Type of HF — Cardiopulmonary testing cannot reliably differentiate HFrEF from HFpEF. Studies shown that CPX variables are equally abnormal in HFpEF patients compared with HFrEF patients when matched by clinical characteristics and that the VO₂ can predict outcomes in this population, including readmissions [33,34]. In addition, there seems to be a correlation between peak VO₂ and other physiologic variables, such as N-terminal pro-B-type natriuretic peptide [33]. However, in HFpEF patients, the source of impaired VO₂ may be more strongly related to abnormal arteriovenous O₂ difference with reduced maximal oxidative capacity in skeletal muscle [35-37].

While the multiple sources of exercise intolerance have been extensively studied in HFrEF, those of HFpEF are less well-accepted or studied. Large database cohorts are showing a strong association with obesity and low levels of leisure-time physical activity with HFpEF. Limitations of exercise capacity in HFpEF may include poor skeletal muscle function and fat/muscle ratio, greater prevalence of right ventricular dysfunction, and both systemic and pulmonary hypertension. Obesity as a phenotype of the HFpEF syndrome is also associated with poor ventilation from reduced respiratory muscle strength [14,38].

Additional predictors — The prognostic value of peak VO₂ may be enhanced by additional measures of the physiologic response to exercise:

●Systolic blood pressure – The predictive value of peak exercise systolic blood pressure was illustrated in a three-year follow-up study of 500 patients with HF referred for transplantation [39]. On multivariate analysis, peak exercise systolic blood pressure and the percent predicted VO₂max were the two most important predictors for the combined end point of death or listing for transplant. The three-year survival rate for patients with a peak exercise VO₂ ≤14 mL/min/kg who were unable to reach a peak exercise systolic blood pressure of 120 mmHg was 55 percent compared with 83 percent for those able to achieve this blood pressure (figure 5).

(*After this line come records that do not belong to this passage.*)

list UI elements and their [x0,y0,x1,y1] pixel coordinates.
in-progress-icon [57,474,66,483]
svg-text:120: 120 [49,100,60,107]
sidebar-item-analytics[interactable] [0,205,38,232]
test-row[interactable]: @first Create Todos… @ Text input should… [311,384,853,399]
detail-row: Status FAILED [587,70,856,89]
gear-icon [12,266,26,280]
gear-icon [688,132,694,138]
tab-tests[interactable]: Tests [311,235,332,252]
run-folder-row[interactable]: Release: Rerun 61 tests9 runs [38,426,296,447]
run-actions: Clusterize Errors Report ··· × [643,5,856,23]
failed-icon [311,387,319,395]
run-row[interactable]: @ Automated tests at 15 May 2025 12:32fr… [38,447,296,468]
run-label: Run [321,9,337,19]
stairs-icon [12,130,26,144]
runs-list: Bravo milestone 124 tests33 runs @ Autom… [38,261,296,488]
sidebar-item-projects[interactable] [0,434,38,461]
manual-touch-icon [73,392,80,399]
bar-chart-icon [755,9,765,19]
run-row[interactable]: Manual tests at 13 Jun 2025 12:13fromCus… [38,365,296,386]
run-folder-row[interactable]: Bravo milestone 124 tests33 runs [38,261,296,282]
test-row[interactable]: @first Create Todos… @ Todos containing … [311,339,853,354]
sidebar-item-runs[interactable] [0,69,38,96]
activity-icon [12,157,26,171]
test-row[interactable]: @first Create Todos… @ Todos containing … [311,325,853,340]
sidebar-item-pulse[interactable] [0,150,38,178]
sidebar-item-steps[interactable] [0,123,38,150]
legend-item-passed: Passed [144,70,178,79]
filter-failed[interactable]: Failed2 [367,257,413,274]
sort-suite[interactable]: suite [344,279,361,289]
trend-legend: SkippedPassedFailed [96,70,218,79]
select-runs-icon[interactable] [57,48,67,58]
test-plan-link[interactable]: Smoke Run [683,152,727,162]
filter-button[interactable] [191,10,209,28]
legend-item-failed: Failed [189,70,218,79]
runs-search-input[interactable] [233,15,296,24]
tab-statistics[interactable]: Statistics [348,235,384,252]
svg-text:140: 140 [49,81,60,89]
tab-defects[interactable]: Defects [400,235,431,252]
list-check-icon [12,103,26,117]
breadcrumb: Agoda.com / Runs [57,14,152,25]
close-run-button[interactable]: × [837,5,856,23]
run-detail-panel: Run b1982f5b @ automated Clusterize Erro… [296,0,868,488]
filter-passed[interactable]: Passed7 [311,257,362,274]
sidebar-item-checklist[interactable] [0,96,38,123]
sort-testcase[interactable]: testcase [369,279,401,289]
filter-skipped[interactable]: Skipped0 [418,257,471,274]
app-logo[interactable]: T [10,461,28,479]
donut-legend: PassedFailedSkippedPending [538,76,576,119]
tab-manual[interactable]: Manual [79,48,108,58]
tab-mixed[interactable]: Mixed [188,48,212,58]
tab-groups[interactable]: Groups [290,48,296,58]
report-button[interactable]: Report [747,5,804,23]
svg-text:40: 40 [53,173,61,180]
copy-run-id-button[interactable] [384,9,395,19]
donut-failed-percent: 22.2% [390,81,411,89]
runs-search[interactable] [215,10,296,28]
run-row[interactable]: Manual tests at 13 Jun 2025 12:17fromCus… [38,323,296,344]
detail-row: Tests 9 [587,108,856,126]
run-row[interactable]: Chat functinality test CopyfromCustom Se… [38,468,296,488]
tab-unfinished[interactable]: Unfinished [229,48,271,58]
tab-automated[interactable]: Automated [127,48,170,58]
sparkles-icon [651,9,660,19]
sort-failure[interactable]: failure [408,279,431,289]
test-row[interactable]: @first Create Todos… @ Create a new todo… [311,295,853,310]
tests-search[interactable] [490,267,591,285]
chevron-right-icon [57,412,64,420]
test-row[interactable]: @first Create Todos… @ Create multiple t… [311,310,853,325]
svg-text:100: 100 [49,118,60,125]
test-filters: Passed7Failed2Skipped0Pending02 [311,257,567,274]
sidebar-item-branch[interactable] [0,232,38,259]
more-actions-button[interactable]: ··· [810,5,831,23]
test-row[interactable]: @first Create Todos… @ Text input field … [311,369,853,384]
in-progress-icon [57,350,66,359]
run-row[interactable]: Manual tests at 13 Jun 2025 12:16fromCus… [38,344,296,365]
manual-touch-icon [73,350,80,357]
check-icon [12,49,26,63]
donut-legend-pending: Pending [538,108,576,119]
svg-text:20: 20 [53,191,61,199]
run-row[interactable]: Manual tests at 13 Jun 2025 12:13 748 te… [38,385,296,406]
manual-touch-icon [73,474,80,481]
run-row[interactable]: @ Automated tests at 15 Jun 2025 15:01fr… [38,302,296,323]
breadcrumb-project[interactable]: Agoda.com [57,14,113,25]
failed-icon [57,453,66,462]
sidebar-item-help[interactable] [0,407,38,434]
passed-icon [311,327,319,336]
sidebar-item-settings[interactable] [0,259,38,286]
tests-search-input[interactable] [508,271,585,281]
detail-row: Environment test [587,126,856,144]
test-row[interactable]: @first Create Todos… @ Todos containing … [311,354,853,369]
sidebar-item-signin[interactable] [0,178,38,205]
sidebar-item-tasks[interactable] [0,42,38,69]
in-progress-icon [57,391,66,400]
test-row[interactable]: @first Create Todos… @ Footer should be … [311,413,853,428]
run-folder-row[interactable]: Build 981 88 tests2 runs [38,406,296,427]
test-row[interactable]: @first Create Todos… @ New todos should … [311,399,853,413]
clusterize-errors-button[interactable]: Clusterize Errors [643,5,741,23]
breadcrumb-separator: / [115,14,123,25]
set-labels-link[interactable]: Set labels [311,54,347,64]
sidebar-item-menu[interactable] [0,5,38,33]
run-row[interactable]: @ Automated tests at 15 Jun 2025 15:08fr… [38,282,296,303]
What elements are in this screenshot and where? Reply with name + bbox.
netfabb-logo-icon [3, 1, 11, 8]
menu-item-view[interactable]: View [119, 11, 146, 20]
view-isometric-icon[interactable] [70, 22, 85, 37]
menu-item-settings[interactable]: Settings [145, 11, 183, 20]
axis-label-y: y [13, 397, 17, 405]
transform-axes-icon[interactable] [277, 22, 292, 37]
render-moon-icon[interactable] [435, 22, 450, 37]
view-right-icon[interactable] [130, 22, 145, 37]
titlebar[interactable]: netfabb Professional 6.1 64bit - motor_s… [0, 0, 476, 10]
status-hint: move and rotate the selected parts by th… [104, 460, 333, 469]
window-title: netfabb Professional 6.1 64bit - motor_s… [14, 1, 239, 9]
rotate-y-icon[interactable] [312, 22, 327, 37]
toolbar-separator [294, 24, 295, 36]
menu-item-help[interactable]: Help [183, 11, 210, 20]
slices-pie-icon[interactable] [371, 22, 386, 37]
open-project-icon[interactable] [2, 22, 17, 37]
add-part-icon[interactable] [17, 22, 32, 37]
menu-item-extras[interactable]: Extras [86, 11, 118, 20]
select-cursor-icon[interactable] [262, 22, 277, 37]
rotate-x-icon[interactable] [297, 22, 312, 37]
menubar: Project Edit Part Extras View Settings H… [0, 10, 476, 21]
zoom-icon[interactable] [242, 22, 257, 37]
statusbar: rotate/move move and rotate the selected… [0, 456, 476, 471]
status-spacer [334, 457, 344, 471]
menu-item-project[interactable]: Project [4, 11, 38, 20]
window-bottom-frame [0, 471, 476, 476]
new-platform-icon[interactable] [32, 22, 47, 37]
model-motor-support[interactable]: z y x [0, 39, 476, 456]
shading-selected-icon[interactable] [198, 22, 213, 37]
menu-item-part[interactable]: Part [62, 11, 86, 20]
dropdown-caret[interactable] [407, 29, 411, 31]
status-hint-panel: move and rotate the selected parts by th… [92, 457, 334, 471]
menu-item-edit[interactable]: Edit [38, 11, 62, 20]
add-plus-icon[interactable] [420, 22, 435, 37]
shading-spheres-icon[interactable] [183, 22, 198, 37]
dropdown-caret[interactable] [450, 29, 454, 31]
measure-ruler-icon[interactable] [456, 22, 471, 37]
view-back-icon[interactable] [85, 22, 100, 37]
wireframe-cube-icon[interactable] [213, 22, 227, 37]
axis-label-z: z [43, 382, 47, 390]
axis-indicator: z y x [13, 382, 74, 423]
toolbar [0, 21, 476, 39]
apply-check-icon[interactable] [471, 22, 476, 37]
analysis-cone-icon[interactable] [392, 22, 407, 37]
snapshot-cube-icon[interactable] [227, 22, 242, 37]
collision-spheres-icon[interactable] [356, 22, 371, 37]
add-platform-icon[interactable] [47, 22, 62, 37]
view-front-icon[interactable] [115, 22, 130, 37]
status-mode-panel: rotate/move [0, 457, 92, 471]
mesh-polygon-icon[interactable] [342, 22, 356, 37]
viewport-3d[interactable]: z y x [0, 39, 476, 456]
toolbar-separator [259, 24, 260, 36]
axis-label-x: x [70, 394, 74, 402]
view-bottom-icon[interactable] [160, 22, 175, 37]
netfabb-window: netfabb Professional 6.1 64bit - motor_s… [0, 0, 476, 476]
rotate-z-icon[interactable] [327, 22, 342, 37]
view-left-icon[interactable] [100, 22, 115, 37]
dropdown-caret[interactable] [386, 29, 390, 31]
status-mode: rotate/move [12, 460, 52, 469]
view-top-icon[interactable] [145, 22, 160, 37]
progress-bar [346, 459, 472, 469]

●Cardiac output – The incremental predictive survival value of the cardiac output response to maximal exercise was illustrated in the following studies:

In a study 185 patients with advanced HF, a "normal" cardiac output response to exercise provided incremental information above the absolute VO₂ determination in predicting survival [40]. This was especially true in patients with VO_2max responses below 10 mL/min/kg.

In another study, two hundred and nineteen patients underwent exercise testing while being monitored with a Swan-Ganz catheter [41]. Peak exercise stroke work index was the most powerful prognostic variable; the two-year survival for those with a stroke work index ≤30 g/m² was 54 percent compared with 91 percent for those with an index >30 g/m² (p <0.0001). Among patients with a relatively low peak VO₂, those who had a normal cardiac output response to exercise had an excellent two year survival (87 versus 58 percent in the others) (figure 6).

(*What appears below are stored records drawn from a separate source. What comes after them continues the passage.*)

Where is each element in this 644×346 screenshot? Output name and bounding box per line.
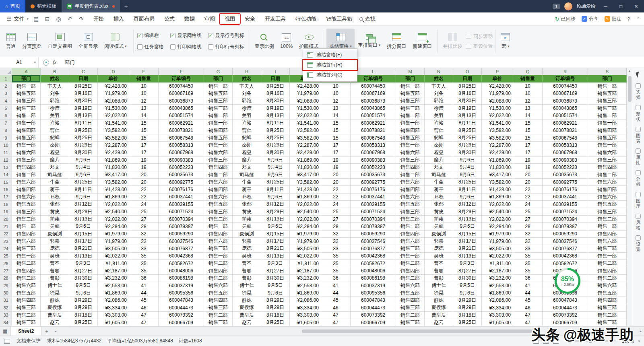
grid-cell[interactable]: 8月29日 [261,208,290,215]
grid-cell[interactable]: ¥1,869.00 [482,289,513,297]
grid-cell[interactable]: 46 [129,304,159,311]
ribbon-button-custom-view[interactable]: 自定义视图 [45,29,75,54]
grid-cell[interactable]: ¥2,553.00 [290,282,321,289]
grid-cell[interactable]: 17 [513,149,543,157]
grid-cell[interactable]: 9月5日 [69,282,98,289]
grid-cell[interactable]: 600037546 [351,238,396,245]
grid-cell[interactable]: 8月30日 [261,149,290,157]
grid-cell[interactable]: 部门 [204,75,233,82]
grid-cell[interactable]: ¥2,022.00 [98,216,129,223]
grid-cell[interactable]: 9月6日 [453,223,482,230]
row-number-1[interactable]: 1 [0,75,12,82]
grid-cell[interactable]: 600074450 [351,82,396,90]
grid-cell[interactable]: 销售一部 [588,142,627,149]
grid-cell[interactable]: 糜芳 [425,157,453,164]
menu-tab-开始[interactable]: 开始 [89,14,109,24]
grid-cell[interactable]: 赵云 [41,319,69,326]
maximize-button[interactable]: □ [615,4,626,9]
grid-cell[interactable]: 44 [321,289,351,297]
grid-cell[interactable]: 销售一部 [588,82,627,90]
grid-cell[interactable]: 35 [129,267,159,274]
checkbox-打印行号列标[interactable]: 打印行号列标 [208,43,244,51]
grid-cell[interactable]: ¥2,428.00 [98,82,129,90]
column-header-S[interactable]: S [588,68,627,75]
grid-cell[interactable]: 600076176 [159,186,204,193]
grid-cell[interactable]: 貂蝉 [41,134,69,142]
grid-cell[interactable]: 9月4日 [69,164,98,171]
grid-cell[interactable]: 600052233 [159,164,204,171]
grid-cell[interactable]: ¥3,582.00 [98,134,129,142]
grid-cell[interactable]: 600067968 [159,149,204,157]
grid-cell[interactable]: 32 [513,231,543,238]
grid-cell[interactable]: 600090383 [159,157,204,164]
grid-cell[interactable]: 销售五部 [396,90,425,97]
grid-cell[interactable]: 静姝 [425,297,453,304]
grid-cell[interactable]: 600073392 [543,312,588,319]
ribbon-button-macro[interactable]: 宏▾ [498,29,513,54]
grid-cell[interactable]: 35 [321,267,351,274]
grid-cell[interactable]: 销售三部 [588,105,627,112]
sidebar-item-选择[interactable]: 选择 [636,83,641,100]
template-tab[interactable]: 稻壳模板 [25,0,62,12]
grid-cell[interactable]: 销售三部 [12,157,41,164]
grid-cell[interactable]: 600048006 [159,267,204,274]
grid-cell[interactable]: 9月5日 [453,282,482,289]
comment-button[interactable]: ✎ 批注 [605,16,621,23]
grid-cell[interactable]: 600048006 [351,267,396,274]
grid-cell[interactable]: 13 [513,105,543,112]
grid-cell[interactable]: 15 [513,127,543,134]
grid-cell[interactable]: 程昱 [233,149,261,157]
grid-cell[interactable]: 销售二部 [204,260,233,267]
grid-cell[interactable]: 600076877 [351,245,396,252]
grid-cell[interactable]: 吴班 [425,253,453,260]
grid-cell[interactable]: 夏侯惇 [41,304,69,311]
column-header-H[interactable]: H [233,68,261,75]
grid-cell[interactable]: 销售四部 [12,267,41,274]
row-number-26[interactable]: 26 [0,260,12,267]
grid-cell[interactable]: 600067169 [159,90,204,97]
grid-cell[interactable]: 35 [513,267,543,274]
grid-cell[interactable]: ¥2,429.00 [482,149,513,157]
grid-cell[interactable]: 8月27日 [453,267,482,274]
grid-cell[interactable]: 600086198 [351,275,396,282]
grid-cell[interactable]: 600042368 [543,253,588,260]
grid-cell[interactable]: 19 [513,157,543,164]
grid-cell[interactable]: 9月6日 [453,171,482,179]
grid-cell[interactable]: 销售五部 [396,134,425,142]
grid-cell[interactable]: 600039155 [159,201,204,208]
grid-cell[interactable]: 15 [321,119,351,127]
grid-cell[interactable]: 9月4日 [261,164,290,171]
grid-cell[interactable]: 35 [513,253,543,260]
grid-cell[interactable]: 徐晃 [41,289,69,297]
grid-cell[interactable]: 8月25日 [453,134,482,142]
grid-cell[interactable]: 夏侯渊 [41,231,69,238]
grid-cell[interactable]: ¥3,303.00 [482,312,513,319]
grid-cell[interactable]: ¥2,287.00 [98,142,129,149]
grid-cell[interactable]: 8月27日 [261,267,290,274]
grid-cell[interactable]: 20 [129,179,159,186]
grid-cell[interactable]: 黄忠 [41,208,69,215]
grid-cell[interactable]: 日期 [453,75,482,82]
grid-cell[interactable]: 8月11日 [261,119,290,127]
grid-cell[interactable]: 33 [513,245,543,252]
row-number-25[interactable]: 25 [0,253,12,260]
grid-cell[interactable]: 600076877 [543,245,588,252]
grid-cell[interactable]: 33 [129,245,159,252]
grid-cell[interactable]: 关羽 [41,112,69,119]
grid-cell[interactable]: 14 [129,112,159,119]
grid-cell[interactable]: ¥2,428.00 [290,82,321,90]
grid-cell[interactable]: 销售二部 [204,312,233,319]
column-header-B[interactable]: B [41,68,69,75]
grid-cell[interactable]: ¥2,088.00 [98,97,129,105]
grid-cell[interactable]: 8月11日 [261,186,290,193]
grid-cell[interactable]: 郑文 [41,164,69,171]
grid-cell[interactable]: 蒋干 [41,186,69,193]
grid-cell[interactable]: ¥2,540.00 [98,208,129,215]
grid-cell[interactable]: ¥2,022.00 [98,253,129,260]
grid-cell[interactable]: 销售一部 [204,253,233,260]
grid-cell[interactable]: 日期 [261,75,290,82]
row-number-22[interactable]: 22 [0,231,12,238]
grid-cell[interactable]: 销售五部 [396,201,425,208]
ribbon-button-fullscreen[interactable]: 全屏显示 [76,29,101,54]
grid-cell[interactable]: 20 [513,179,543,186]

However, invasive hemodynamic exercise determinations are not practical for routine evaluation. Furthermore, a smaller study found that only 6 percent of patients had a normal response to exercise, suggesting that this approach may not be cost-effective [42].

●Ventilatory threshold – It has been suggested that the VT might be more predictive than the peak VO₂ because it is less prone to error. In one report of 223 consecutive patients with HF, a VT <11 mL/kg/min was more predictive of six-month mortality than a peak VO₂ ≤14 mL/kg/min (odds ratio [OR] 5.3 versus 3.4) [43]. The risk is almost doubled when a low VT was combined with impaired ventilatory efficiency (OR 9.6).

●Stress induced LV dilation – One noninvasive technique that may be helpful, particularly in patients with an idiopathic dilated cardiomyopathy who have a borderline VO₂max (10 to 14 mL/kg/min) is dobutamine echocardiography. An increase in LV end-diastolic diameter and wall stress in such patients is predictive of mortality [44].

●Ventilatory response – There has been increased interest in using the VE/VCO₂ slope for prognosis. During cardiopulmonary exercise testing, a close linear relationship exists between the production of CO₂ (VCO₂) and minute ventilation (VE). The slope of the regression line relating CO₂ production and minute ventilation (VE/VCO₂) can be used to describe the ventilatory response to exercise. Some studies have now shown that the combination of the VE/VCO₂ slope added to the peak VO₂ may better predict outcome. Others have reported that the ratio is superior to peak VO₂ alone [2]. There is general agreement that the measurement of VE/VCO₂ during the entire exercise time is more physiologic. The VE/VCO₂ slope is discussed further below. (See 'Ventilatory efficiency' below.)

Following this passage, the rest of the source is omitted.